Description of the task -
Start at the line with "Stations Service" in the records below, stop at the line with "paramètres de cookies", and return every line in that span exactly, the two end lines included.

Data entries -

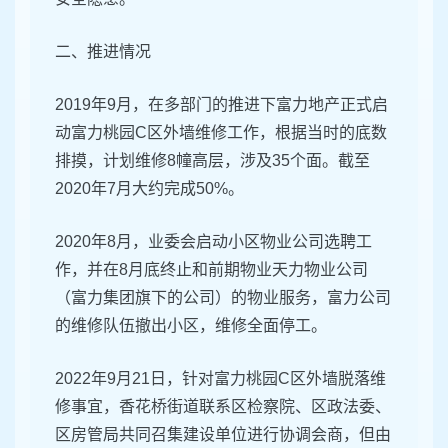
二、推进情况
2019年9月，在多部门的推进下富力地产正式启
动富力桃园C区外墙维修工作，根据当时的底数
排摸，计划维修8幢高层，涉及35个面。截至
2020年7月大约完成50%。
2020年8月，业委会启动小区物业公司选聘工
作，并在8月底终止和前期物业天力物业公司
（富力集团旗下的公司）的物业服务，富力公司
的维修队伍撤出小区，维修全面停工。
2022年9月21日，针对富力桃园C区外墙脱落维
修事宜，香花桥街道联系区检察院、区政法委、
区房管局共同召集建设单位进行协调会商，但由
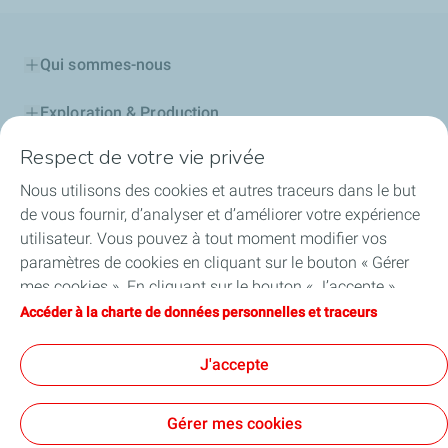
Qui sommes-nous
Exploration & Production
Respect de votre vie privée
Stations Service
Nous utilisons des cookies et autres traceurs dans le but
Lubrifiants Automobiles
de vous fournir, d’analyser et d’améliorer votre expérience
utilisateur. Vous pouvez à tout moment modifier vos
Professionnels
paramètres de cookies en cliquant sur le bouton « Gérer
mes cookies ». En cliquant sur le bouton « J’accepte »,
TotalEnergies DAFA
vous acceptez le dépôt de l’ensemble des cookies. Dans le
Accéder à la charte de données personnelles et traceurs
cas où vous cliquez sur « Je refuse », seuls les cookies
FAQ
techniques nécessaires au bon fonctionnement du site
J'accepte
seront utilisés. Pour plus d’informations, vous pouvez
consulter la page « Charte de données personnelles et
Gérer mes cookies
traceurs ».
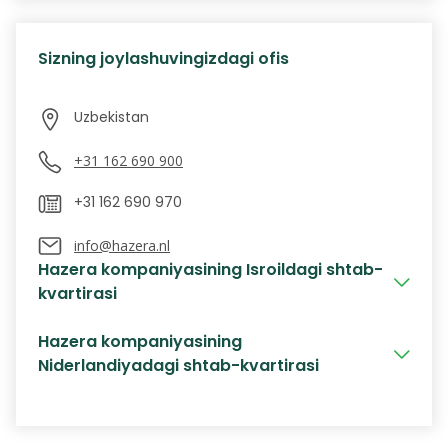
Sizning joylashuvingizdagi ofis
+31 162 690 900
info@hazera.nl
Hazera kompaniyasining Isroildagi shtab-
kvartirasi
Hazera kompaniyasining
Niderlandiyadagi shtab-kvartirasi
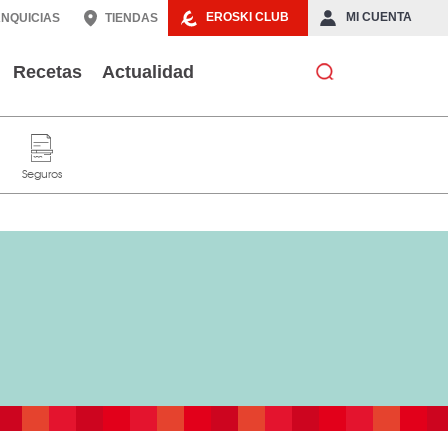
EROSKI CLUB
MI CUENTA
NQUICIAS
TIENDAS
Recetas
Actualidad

Answer space -
Stations Service
Nous utilisons des cookies et autres traceurs dans le but
Lubrifiants Automobiles
de vous fournir, d’analyser et d’améliorer votre expérience
utilisateur. Vous pouvez à tout moment modifier vos
Professionnels
paramètres de cookies en cliquant sur le bouton « Gérer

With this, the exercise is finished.